Making implementation intentions of medium to high quality predicted goal attainment. The mean specificity score of the implementation intention plans could only predict goal attainment at short-term (at T2, after one week) in the fruit and vegetable group. In our study, implementation intentions were used to let adults make action plans. Bélanger-Gravel, Godin & Amireault (2013) stated that using implementation intentions for PA only for action planning and not for coping planning (i.e., management of barriers) can decrease the efficacy of implementation intentions. This may explain why the use of implementation intentions could not predict goal achievement for PA goals and after a longer period. We did let participants select difficulties/barriers/hindering factors and solutions (i.e., problem solving) but this was not applied in an implementation intention format (i.e., if-then plans) and could also only predict goal attainment in the fruit and vegetable group at short-term. By using the implementation intention format, critical cues in coping plans are linked to the goal-directed behaviour, which creates a strong and automatic cue-response. Previous studies observed the ‘if-then’ format to yield better behaviour outcomes (Armitage & Arden, 2010; Chapman, Armitage & Norman, 2009). Thus, our results strengthen the suggestion of Bélanger-Gravel, Godin & Amireault (2013) to incorporate coping plans into an implementation intention format.

Only a small group sent their action plan for social support as part of ‘MyPlan’, and this could not predict goal attainment. This result shows that further investigation on how to include social support in eHealth interventions is warranted. Morrison et al. (2012) reported in their review study that social context and support mediates eHealth intervention outcomes. To increase intervention effectiveness, they suggest to provide social support by using automated dialogue, peer-to-peer–mediated communication, or information about other real users. Ziegelmann, Lippke & Schwarzer (2006) reported more complete action plans and a longer duration of physical activities when participants were assisted by an interviewer trained in motivational interviewing. This suggests that additional personal support by health counsellors trained in motivational interviewing could also lead to additional effects of future planning interventions (De Vet et al., 2009; Ziegelmann, Lippke & Schwarzer, 2006).

Making a new action plan in the follow-up module was the only significant predictor for fruit and vegetable attainment after one month.
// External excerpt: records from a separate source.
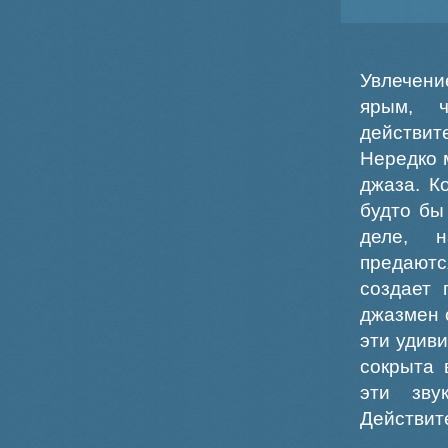
Увлечени
ярым, ч
действит
Нередко 
джаза. К
будто бы
деле, н
предаютс
создает 
джазмен 
эти удив
сокрыта 
эти зву
Действит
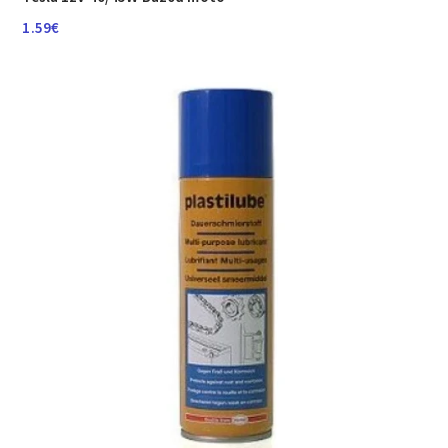
1.59
€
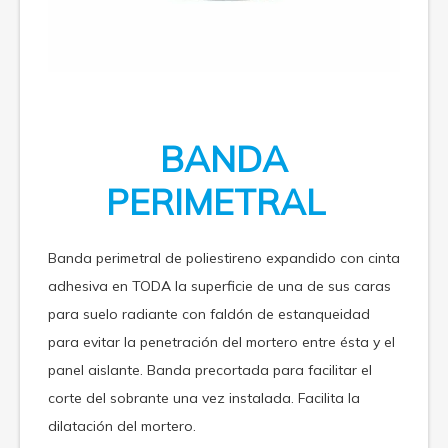
BANDA
PERIMETRAL
Banda perimetral de poliestireno expandido con cinta
adhesiva en TODA la superficie de una de sus caras
para suelo radiante con faldón de estanqueidad
para evitar la penetración del mortero entre ésta y el
panel aislante. Banda precortada para facilitar el
corte del sobrante una vez instalada. Facilita la
dilatación del mortero.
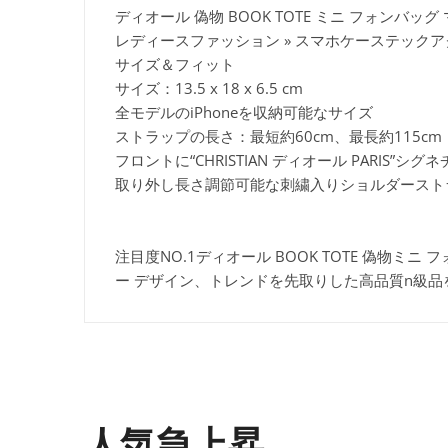
ディオール 偽物 BOOK TOTE ミニ フォンバッグ マイ
レディースファッション » スマホケーステック
サイズ＆フィット
サイズ：13.5 x 18 x 6.5 cm
全モデルのiPhoneを収納可能なサイズ
ストラップの長さ：最短約60cm、最長約115cm
フロントに“CHRISTIAN ディオール PARIS”シグ
取り外し長さ調節可能な刺繍入りショルダースト
注目度NO.1ディオール BOOK TOTE 偽物ミニ 
ー デザイン、トレンドを先取りした高品質n級
人気急上昇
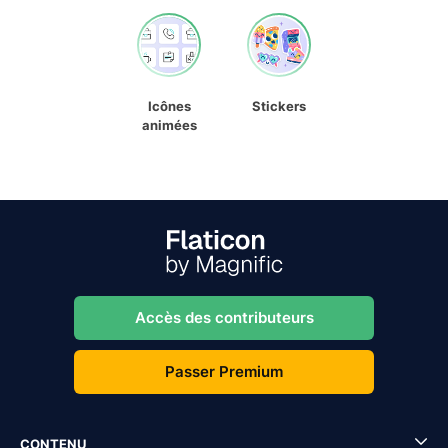
Icônes
Stickers
animées
Accès des contributeurs
Passer Premium
CONTENU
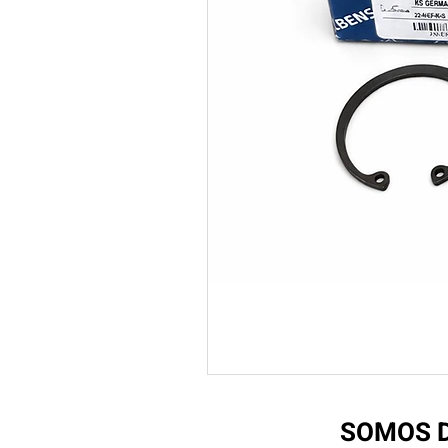
SOMOS D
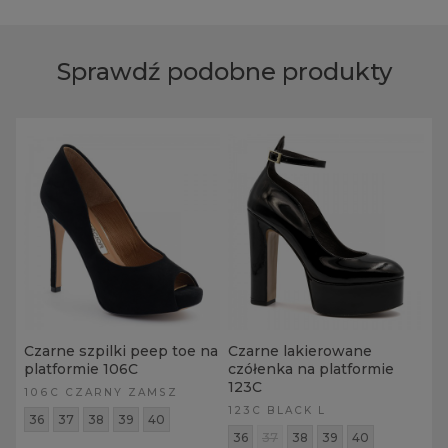
Sprawdź podobne produkty
Czarne szpilki peep toe na
Czarne lakierowane
platformie 106C
czółenka na platformie
123C
106C CZARNY ZAMSZ
123C BLACK L
36
37
38
39
40
36
37
38
39
40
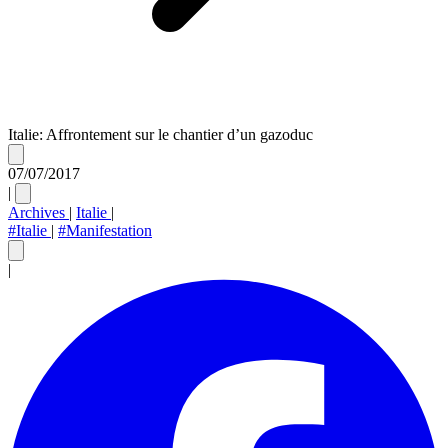
Italie: Affrontement sur le chantier d’un gazoduc
07/07/2017
|
Archives
|
Italie
|
#Italie
|
#Manifestation
|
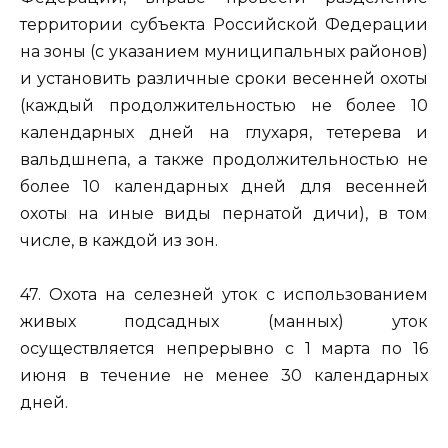
территории субъекта Российской Федерации
на зоны (с указанием муниципальных районов)
и установить различные сроки весенней охоты
(каждый продолжительностью не более 10
календарных дней на глухаря, тетерева и
вальдшнепа, а также продолжительностью не
более 10 календарных дней для весенней
охоты на иные виды пернатой дичи), в том
числе, в каждой из зон.
47. Охота на селезней уток с использованием
живых подсадных (манных) уток
осуществляется непрерывно с 1 марта по 16
июня в течение не менее 30 календарных
дней.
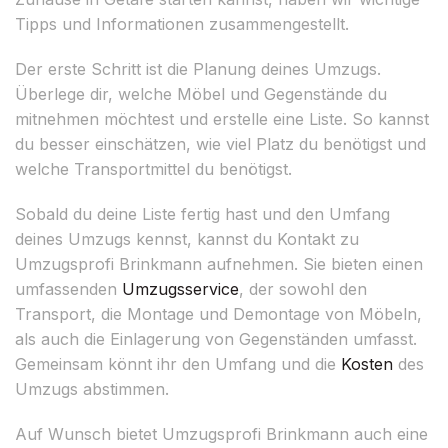
Tipps und Informationen zusammengestellt.
Der erste Schritt ist die Planung deines Umzugs.
Überlege dir, welche Möbel und Gegenstände du
mitnehmen möchtest und erstelle eine Liste. So kannst
du besser einschätzen, wie viel Platz du benötigst und
welche Transportmittel du benötigst.
Sobald du deine Liste fertig hast und den Umfang
deines Umzugs kennst, kannst du Kontakt zu
Umzugsprofi Brinkmann aufnehmen. Sie bieten einen
umfassenden
Umzugsservice
, der sowohl den
Transport, die Montage und Demontage von Möbeln,
als auch die Einlagerung von Gegenständen umfasst.
Gemeinsam könnt ihr den Umfang und die
Kosten
des
Umzugs abstimmen.
Auf Wunsch bietet Umzugsprofi Brinkmann auch eine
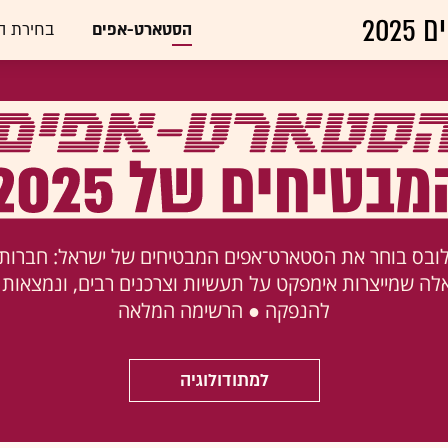
הסטארט-אפים
בחירת ה
שנה ה־19 שגלובס בוחר את הסטארט־אפים המבטיחים של ישראל: חבר
אלה שמייצרות אימפקט על תעשיות וצרכנים רבים, ונמצאות
להנפקה ● הרשימה המלאה
למתודולוגיה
Participants who did not state new health goals at T2 were more likely to attain their health goal at T3. This may indicate that the timing and frequency of follow-up modules might be important to attain health goals at the long-term. Adults in the fruit and vegetable group who adapted their plan after one week had less chance to achieve their goals after one month compared to those who did not adapt their plans yet. In the PA group, adapting plans after one week could not predict goal attainment. This indicates that giving people the possibility to adapt their goals after one week is maybe too early. To our knowledge, no studies have investigated the optimal frequency and timing of follow-up modules in self-regulation interventions. Perhaps instructing participants to use follow-up modules at fixed moments is not effective and in contrast to their preference for more flexibility. Therefore, a suggestion for future researchers is to use follow-up modules that are adjustable to the needs of the individual user. Mobile phone apps, for example, make use of real-time assessment, are constantly accessible and can therefore provide data anywhere and anytime. In this way, tailored feedback and follow-up can be provided at the appropriate time and place, adjusted for individual users (Middelweerd et al., 2014). Using smartphone apps also offers the opportunity for users to monitor their behaviour. Michie et al. (2009) showed that self-monitoring of behaviour was associated with improved effectiveness of eHealth interventions. However, in our study, prompting monitoring of self-behaviour could not predict health goal attainment. In MyPlan, participants were prompted to monitor their behaviour by asking adults to keep a record of their PA levels or fruit and vegetable intake by using a proposed suggestions (e.g., in their personal paper agenda). Furthermore, participants could also monitor/track their behaviour by reporting their behaviour on the website, in the follow-up modules. Perhaps, tools like smart phone apps, in which participants can constantly monitor their behaviour at any place and any time and receive constant feedback on their behaviour change progress, will be perceived as more fun and may be more likely to predict health goal attainment.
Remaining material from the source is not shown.